The Commercial Property team at Cheltenham-based BPE Solicitors advised Post Office Fellowship of Remembrance (POFR), the owners of Grade II* listed 19th Century manor house Dumbleton Hall, in the sale to a US-based buyer for an undisclosed amount.
POFR was established in 1959 thanks to donations from Post Office employees to purchase properties for their families’ use as a living memorial to their fellow workers who had died in the two World Wars.
Senior Associate, Matthew Jones with assistance from trainee Emily Rowan-Maxwell, led the team at BPE in advising Simon Kelly and Tom Daffurn, the management team of POFR, on the sale of the property while Head of Employment, Nick Rowe, was called upon to share his expertise on the employment matters. The team oversaw all elements of the sale, including compiling extensive due diligence information and negotiating exclusivity, and various supplemental agreements to accommodate commercial changes to the underlying asset purchase agreement.
Matt said: “It was brilliant working for POFR and helping them achieve the successful sale of such an impressive property. We formed a close working relationship and I wish them every success in the future”.

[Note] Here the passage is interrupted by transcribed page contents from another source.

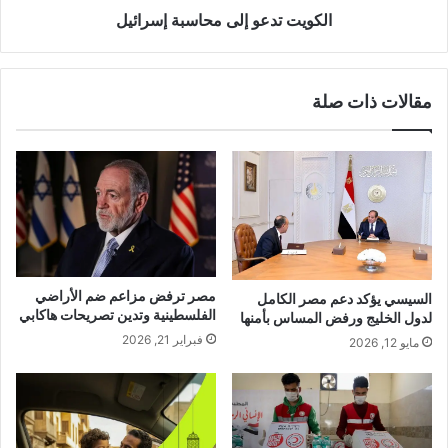
الكويت تدعو إلى محاسبة إسرائيل
مقالات ذات صلة
مصر ترفض مزاعم ضم الأراضي
السيسي يؤكد دعم مصر الكامل
الفلسطينية وتدين تصريحات هاكابي
لدول الخليج ورفض المساس بأمنها
فبراير 21, 2026
مايو 12, 2026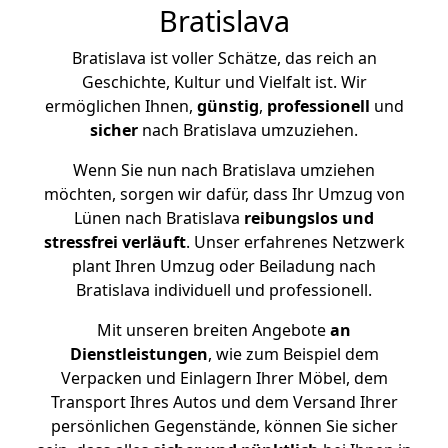
Bratislava
Bratislava ist voller Schätze, das reich an
Geschichte, Kultur und Vielfalt ist. Wir
ermöglichen Ihnen,
günstig
,
professionell
und
sicher
nach Bratislava umzuziehen.
Wenn Sie nun nach Bratislava umziehen
möchten, sorgen wir dafür, dass Ihr Umzug von
Lünen nach Bratislava
reibungslos und
stressfrei
verläuft
. Unser erfahrenes Netzwerk
plant Ihren Umzug oder Beiladung nach
Bratislava individuell und professionell.
Mit unseren breiten Angebote
an
Dienstleistungen
, wie zum Beispiel dem
Verpacken und Einlagern Ihrer Möbel, dem
Transport Ihres Autos und dem Versand Ihrer
persönlichen Gegenstände, können Sie sicher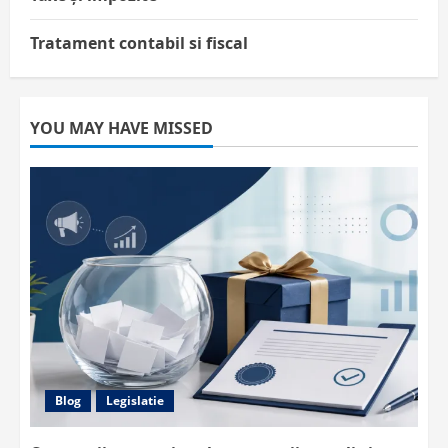
Tratament contabil si fiscal
YOU MAY HAVE MISSED
Blog
Legislatie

Simon Kelly said: “We were really pleased with how Matt and the team at BPE carried out this transaction for us. We faced various commercial set-backs but Matt worked collaboratively with the buyer’s solicitor without ever compromising our commercial position and provided us with clear and considered advice to help us achieve completion. We could always rely on him to be on top of the transaction throughout and we’re very happy with the result.”

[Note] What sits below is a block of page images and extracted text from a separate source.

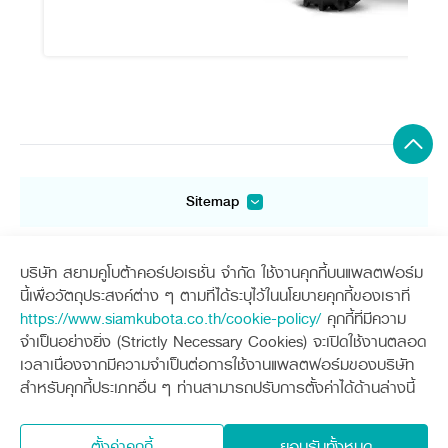
Sitemap
เครื่องจักรกลการเกษตร
เครื่องจักรกลก่อสร้าง
แทรกเตอร์
รถขุดขนาดเล็ก
บริษัท สยามคูโบต้าคอร์ปอเรชั่น จำกัด ใช้งานคุกกี้บนแพลตฟอร์ม
อุปกรณ์ต่อพ่วงแทรกเตอร์
อุปกรณ์ต่อพ่วงรถขุด
ช่องทางการติดตาม
ศูนย์ลูกค้าสัมพันธ์คูโบต้า คอนเนค
นี้เพื่อวัตถุประสงค์ต่าง ๆ ตามที่ได้ระบุไว้ในนโยบายคุกกี้ของเราที่
รถเกี่ยวนวดข้าว
รถตักล้อยาง
https://www.siamkubota.co.th/cookie-policy/
คุกกี้ที่มีความ
รถดำนา
สินค้านวัตกรรมการเกษตร
ชุดอุปกรณ์เสริมรถดำนา
จำเป็นอย่างยิ่ง (Strictly Necessary Cookies) จะเปิดใช้งานตลอด
โดรนการเกษตร
เครื่องยนต์ดีเซล
เวลาเนื่องจากมีความจำเป็นต่อการใช้งานแพลตฟอร์มของบริษัท
นโยบายคุ้มครองข้อมูลส่วนบุคคล
นโยบายความเป็นส่วนตัว
รถไถ
สำหรับคุกกี้ประเภทอื่น ๆ ท่านสามารถปรับการตั้งค่าได้ด้านล่างนี้
สินค้าอื่น ๆ
สงวนลิขสิทธิ์ © 2560 บริษัทสยามคูโบต้า คอร์ปอเรชั่น จำกัด
สินค้าที่เกี่ยวข้อง
ผู้แทนจำหน่าย
ติดต่อเรา
ตั้งค่าคุกกี้
ยอมรับทั้งหมด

Peter Brunt, Hotels Director at Colliers, added: “I have recommended BPE to both vendor clients and to purchasers for about 10 years now. In this specialised field it is vital to have solicitors that truly understand the issues affecting hotels and inns and the team at BPE absolutely have that expertise. They also have the commercial approach so necessary in getting the deal done and not getting stuck in minutia that can plague transactions if the lawyers do not cut through to the real meat of the deal”.